The Committee must certainly take a look at electronic surveillance. That problem has been compared with the banning of journalists from the Terrace because of allegations that they were harassing Members. A long tradition of trust with the journalists' lobby has been built up, but we can no longer talk to journalists without fearing that they may have microphones or tape recorders in their pockets. We can no longer use the telephone without wondering whether we are speaking on lobby terms or whether we are being recorded. The Committee must look into that too, because all this technology is a new dimension of privilege, and the House has never before examined the matter.

I tabled my amendment just to make sure that members of the Committee know that everything said in it must be subject to full public scrutiny—perhaps not all the deliberations, but certainly all the evidence given to the Committee.

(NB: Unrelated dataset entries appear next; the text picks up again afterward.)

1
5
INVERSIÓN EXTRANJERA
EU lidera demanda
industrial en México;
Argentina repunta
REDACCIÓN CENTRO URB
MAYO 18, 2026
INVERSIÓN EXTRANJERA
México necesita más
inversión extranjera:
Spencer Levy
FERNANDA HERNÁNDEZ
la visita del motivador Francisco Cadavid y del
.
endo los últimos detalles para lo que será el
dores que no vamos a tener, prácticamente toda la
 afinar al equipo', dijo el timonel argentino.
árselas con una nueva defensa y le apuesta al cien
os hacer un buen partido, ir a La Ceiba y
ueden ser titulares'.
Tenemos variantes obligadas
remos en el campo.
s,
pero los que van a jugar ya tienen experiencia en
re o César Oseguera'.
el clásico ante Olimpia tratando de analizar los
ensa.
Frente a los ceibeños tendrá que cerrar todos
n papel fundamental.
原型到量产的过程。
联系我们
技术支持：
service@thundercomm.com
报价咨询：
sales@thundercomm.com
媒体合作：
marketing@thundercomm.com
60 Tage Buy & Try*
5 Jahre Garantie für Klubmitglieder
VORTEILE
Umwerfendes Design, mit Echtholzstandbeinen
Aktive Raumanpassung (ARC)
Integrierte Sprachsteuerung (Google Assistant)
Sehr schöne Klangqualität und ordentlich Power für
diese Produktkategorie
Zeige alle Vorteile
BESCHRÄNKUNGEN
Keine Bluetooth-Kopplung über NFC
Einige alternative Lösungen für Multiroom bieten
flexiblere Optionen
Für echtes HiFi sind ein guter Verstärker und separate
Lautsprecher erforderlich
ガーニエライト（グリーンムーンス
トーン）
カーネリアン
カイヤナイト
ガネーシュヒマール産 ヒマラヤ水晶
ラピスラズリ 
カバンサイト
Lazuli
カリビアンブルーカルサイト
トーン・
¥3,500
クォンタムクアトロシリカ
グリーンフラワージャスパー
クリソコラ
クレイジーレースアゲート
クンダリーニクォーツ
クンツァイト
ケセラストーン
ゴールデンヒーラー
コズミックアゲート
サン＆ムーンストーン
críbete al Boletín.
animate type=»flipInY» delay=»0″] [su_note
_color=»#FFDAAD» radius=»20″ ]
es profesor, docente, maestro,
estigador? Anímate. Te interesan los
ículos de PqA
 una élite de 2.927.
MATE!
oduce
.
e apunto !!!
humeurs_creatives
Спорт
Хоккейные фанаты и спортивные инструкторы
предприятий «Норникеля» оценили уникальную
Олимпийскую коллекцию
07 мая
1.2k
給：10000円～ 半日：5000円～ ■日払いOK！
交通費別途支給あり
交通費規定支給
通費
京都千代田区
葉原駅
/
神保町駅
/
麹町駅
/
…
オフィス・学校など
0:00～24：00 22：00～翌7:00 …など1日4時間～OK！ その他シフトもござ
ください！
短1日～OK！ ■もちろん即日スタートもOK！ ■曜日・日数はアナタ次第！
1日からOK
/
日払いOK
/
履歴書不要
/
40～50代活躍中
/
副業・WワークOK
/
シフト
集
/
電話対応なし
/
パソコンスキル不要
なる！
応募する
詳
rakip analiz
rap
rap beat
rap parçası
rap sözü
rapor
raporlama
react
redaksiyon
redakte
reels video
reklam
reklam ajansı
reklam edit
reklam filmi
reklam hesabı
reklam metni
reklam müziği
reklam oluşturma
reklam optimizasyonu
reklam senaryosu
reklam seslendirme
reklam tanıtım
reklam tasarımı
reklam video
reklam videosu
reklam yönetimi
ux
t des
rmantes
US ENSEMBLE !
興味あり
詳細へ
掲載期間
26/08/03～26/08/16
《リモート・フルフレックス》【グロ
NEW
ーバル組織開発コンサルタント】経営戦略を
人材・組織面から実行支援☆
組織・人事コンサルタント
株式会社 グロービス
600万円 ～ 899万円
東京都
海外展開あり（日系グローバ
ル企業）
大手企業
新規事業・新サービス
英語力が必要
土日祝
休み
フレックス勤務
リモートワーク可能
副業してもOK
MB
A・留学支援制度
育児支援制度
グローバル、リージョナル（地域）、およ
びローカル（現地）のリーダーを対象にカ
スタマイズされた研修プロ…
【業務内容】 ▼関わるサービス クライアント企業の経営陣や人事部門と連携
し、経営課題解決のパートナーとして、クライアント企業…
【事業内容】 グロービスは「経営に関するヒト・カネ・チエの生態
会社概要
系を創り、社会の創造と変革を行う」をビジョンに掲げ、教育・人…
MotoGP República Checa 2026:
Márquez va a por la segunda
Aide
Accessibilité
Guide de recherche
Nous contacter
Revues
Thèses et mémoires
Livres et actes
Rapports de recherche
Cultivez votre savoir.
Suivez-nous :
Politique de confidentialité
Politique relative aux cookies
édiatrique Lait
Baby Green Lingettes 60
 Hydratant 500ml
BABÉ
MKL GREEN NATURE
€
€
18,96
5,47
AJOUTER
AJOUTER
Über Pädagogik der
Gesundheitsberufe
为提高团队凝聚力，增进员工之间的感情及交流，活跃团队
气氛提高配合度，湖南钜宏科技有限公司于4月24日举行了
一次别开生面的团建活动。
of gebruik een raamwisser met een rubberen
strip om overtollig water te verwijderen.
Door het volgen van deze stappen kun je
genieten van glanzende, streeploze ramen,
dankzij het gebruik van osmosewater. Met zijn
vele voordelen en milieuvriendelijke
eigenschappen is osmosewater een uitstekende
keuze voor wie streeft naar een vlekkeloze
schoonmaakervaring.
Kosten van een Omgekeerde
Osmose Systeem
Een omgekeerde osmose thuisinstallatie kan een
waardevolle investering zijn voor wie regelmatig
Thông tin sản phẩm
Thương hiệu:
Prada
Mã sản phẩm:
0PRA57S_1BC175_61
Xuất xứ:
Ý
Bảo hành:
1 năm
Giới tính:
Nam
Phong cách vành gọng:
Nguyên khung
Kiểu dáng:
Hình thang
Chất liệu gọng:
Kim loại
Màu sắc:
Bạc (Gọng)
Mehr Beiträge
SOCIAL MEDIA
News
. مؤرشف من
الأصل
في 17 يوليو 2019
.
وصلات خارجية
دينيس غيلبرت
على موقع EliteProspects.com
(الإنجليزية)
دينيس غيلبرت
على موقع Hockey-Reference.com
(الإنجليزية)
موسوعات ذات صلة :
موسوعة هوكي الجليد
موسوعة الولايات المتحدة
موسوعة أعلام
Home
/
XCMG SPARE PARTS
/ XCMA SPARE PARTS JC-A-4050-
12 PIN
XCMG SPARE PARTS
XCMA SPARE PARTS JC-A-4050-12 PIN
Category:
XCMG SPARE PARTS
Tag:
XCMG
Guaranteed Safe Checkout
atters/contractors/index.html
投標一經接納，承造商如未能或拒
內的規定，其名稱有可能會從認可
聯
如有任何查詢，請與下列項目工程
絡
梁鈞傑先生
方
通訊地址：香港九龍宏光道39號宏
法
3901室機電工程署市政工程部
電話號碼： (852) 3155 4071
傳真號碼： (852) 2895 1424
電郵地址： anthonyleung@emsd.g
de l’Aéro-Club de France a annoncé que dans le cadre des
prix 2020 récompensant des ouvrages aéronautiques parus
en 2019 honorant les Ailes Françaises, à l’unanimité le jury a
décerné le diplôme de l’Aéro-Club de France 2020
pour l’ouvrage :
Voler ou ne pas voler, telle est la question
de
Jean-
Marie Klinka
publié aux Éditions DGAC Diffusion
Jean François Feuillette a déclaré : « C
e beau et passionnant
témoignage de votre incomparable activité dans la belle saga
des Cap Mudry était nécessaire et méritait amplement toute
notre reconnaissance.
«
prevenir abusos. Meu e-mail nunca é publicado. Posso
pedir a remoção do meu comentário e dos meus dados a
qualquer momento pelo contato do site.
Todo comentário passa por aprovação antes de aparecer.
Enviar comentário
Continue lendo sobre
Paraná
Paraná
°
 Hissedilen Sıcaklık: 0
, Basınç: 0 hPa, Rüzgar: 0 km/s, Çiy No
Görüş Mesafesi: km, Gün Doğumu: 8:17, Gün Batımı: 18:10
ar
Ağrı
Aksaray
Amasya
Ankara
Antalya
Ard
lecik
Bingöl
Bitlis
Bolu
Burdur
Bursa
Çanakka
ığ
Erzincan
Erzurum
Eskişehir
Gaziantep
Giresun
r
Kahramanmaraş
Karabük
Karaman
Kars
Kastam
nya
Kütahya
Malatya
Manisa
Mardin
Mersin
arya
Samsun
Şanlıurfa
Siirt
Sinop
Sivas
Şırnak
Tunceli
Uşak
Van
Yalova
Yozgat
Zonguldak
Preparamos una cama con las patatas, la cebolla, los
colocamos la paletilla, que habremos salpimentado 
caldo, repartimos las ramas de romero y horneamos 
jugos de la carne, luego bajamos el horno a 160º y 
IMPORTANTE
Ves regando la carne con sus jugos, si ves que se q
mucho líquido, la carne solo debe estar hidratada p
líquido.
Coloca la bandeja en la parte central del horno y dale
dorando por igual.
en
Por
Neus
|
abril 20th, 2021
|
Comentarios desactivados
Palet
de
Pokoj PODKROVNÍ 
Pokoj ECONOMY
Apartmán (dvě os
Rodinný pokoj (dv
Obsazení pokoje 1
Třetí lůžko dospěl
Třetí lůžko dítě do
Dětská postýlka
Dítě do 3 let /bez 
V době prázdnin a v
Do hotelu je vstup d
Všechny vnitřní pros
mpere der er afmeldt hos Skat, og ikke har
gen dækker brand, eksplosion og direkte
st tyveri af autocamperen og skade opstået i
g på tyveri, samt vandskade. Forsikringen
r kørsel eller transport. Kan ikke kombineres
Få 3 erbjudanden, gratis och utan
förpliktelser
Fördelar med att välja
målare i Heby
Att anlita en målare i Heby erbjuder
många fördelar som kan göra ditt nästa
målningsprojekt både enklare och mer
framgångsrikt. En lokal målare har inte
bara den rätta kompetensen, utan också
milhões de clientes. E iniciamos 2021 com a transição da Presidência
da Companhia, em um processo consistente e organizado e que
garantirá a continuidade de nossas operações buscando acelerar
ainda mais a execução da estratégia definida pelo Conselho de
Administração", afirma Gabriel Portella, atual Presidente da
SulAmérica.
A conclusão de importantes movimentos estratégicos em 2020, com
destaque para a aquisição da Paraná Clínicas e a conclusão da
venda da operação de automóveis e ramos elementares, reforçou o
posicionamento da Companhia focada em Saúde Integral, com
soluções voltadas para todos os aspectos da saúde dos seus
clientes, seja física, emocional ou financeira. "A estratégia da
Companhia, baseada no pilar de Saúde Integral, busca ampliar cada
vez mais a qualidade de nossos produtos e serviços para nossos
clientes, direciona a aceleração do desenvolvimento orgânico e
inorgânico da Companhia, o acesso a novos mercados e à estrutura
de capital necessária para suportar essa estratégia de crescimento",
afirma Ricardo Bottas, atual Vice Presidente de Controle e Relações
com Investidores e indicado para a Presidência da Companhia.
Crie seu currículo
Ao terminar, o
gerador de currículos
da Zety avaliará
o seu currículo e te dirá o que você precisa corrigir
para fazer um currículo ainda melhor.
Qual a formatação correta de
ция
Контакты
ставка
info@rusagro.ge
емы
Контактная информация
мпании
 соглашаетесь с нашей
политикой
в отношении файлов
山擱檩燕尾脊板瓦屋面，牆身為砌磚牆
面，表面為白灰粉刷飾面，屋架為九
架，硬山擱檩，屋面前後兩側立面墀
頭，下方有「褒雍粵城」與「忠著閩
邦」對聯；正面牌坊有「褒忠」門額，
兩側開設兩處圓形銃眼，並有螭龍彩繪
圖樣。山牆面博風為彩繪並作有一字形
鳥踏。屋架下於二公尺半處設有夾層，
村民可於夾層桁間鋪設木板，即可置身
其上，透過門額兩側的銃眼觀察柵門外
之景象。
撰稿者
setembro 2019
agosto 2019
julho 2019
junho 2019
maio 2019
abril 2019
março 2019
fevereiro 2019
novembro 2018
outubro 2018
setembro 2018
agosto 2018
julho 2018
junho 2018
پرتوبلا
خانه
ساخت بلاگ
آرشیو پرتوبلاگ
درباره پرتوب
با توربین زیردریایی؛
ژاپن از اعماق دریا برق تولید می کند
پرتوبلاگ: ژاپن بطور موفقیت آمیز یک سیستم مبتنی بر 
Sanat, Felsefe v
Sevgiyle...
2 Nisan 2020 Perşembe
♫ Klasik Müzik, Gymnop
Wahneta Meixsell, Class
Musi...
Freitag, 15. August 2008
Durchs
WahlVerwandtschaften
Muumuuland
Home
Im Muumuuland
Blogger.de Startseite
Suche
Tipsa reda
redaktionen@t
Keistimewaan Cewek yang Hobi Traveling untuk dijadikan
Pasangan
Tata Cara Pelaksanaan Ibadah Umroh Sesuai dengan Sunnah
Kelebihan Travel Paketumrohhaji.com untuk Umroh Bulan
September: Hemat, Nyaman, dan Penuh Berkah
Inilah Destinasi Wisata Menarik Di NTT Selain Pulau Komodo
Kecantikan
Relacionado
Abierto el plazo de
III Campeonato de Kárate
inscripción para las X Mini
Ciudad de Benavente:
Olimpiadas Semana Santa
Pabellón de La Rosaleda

Mr. Robert Hughes (Aberdeen, North)

Does my hon. Friend agree that it is essential that there be a public record? If there is not, for the next few months there will be nothing but speculation in the newspapers to the effect that the Privileges Committee has heard this or that, or recommended this or that, or probed this or that. We need an open record of what goes on, so that we can all judge on the basis of fact, not hearsay.

Mr. Ashton

My hon. Friend is of course right. I believe that the hon. Member for Colne Valley (Mr. Riddick) made a mistake by going to the Press Complaints Commission. That will only result in a verdict being given by a body before this House gives its verdict, thereby pre-empting it.

I hope that the Committee will adhere to my hon. Friend's suggestion and insist that every scrap of evidence be published.

Several hon. Members

rose

Madam Speaker

May I draw to the attention of the House the fact that a number of hon. Members want to speak in this debate? I ask them to exercise voluntary restraint in respect of the length of their speeches. Secondly, I draw their attention to the fact that the motion is a very narrow one, and I hope that they will read it before speaking.

5.11 pm
Sir John Gorst (Hendon, North)

Madam Speaker, the day before yesterday I made a complaint to you about bribery and the surreptitious use of bugging devices within the precincts of the Palace of Westminster. I begin by setting out the facts on which that complaint was based.

On Wednesday 29 June a Mr. Jonathan Calvert came to see me at the House of Commons by appointment. Several days earlier he had left telephone messages, saying that he wished to discuss a consultancy matter with John Gorst and Associates Ltd., a consultancy that I formed six years before I was elected to this House. It is also registered as a business and public relations consultancy in the Register of Members' Interests.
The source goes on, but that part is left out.